Гольштиния была немецкой областью и входила в Германский союз; Шлезвиг стоял вне этого Союза и был, по крайней мере в своих северных округах, преимущественно датским. Общность царствующей династии связывала оба герцогства в течение нескольких столетий с королевством Дания, лишь немногом более обширным и более населенным, чем они. Преемство династии в Дании следовало также и по женской линии, а в Шлезвиг-Гольштинии — только по мужской. Оба герцогства были связаны между собою тесной реальной унией и обладали в этой нераздельности государственной самостоятельностью.
Таково было отношение Дании к герцогствам по международным договорам. Фактически оно сложилось так, что до начала XIX столетия в Копенгагене преобладал немецкий дух; немецкий язык был официальным языком датского королевства, и дворяне из Шлезвиг-Гольштинии играли влиятельную роль в датских канцеляриях. Во время Наполеоновских войн национальные противоположности обострились: Дании пришлось искупить верность, которую она до конца сохраняла наследию Французской революции, потерей Норвегии по венскому трактату; и в борьбе за свое государственное существование она была вынуждена произвести аннексию Шлезвиг-Гольштинии, в особенности потому, что полное исчезновение в ее царствующем доме мужских потомков неизбежно приводило к переходу герцогств в руки боковой линии и вызывало, таким образом, полное отделение их от Дании на неопределенно продолжительное время. Дания стала всеми средствами эмансипироваться от немецкого влияния и развивать искусственное скандинавство, стремясь связать себя вместе с Норвегией и Швецией в особый культурный мир, так как сама она была слишком мала для создания своего собственного национального духа.

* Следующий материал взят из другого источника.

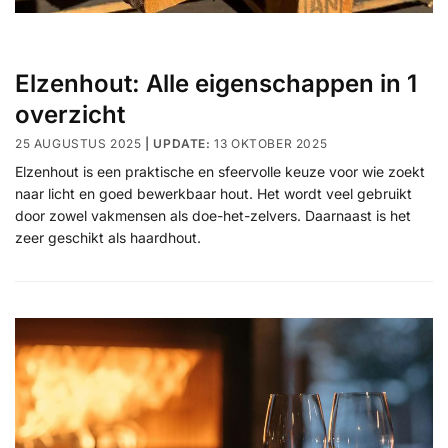
Elzenhout: Alle eigenschappen in 1
overzicht
25 AUGUSTUS 2025
13 OKTOBER 2025
Elzenhout is een praktische en sfeervolle keuze voor wie zoekt
naar licht en goed bewerkbaar hout. Het wordt veel gebruikt
door zowel vakmensen als doe-het-zelvers. Daarnaast is het
zeer geschikt als haardhout.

Попытки датского правительства окончательно овладеть эльбскими герцогствами встретили в них самих упорное сопротивление, которое вскоре сделалось немецким национальным делом. Экономически расцветающая Германия, в особенности после создания таможенного союза, понимала, какое значение имеет для ее торговых и морских сношений шлезвиг-гольштинский полуостров, вытянутый между двумя морями; она приветствовала с возрастающей радостью шлезвиг-гольштинскую оппозицию против датской пропаганды. С 1844 г. песня «Шлезвиг-Гольштиния, морем объятая, жизни германской надежный оплот!» стала чем-то в роде национального гимна. Конечно, движение это не выходило из медленного, сонного темпа мартовской агитации, но все же немецкие правительства не могли избегнуть его влияния. Когда датский король Христиан VIII стал подготовлять в 1847 г. решительное насилие, написав открытое письмо, в котором он объявил герцогство Шлезвиг и даже часть герцогства Гольштиния составной частью цельного датского государства, то даже союзный сейм склонился к слабому протесту; он не заявил, что это дело его не касается, как обыкновенно заявлял, когда шла речь о защите немецких племен от насильственных действий властителей.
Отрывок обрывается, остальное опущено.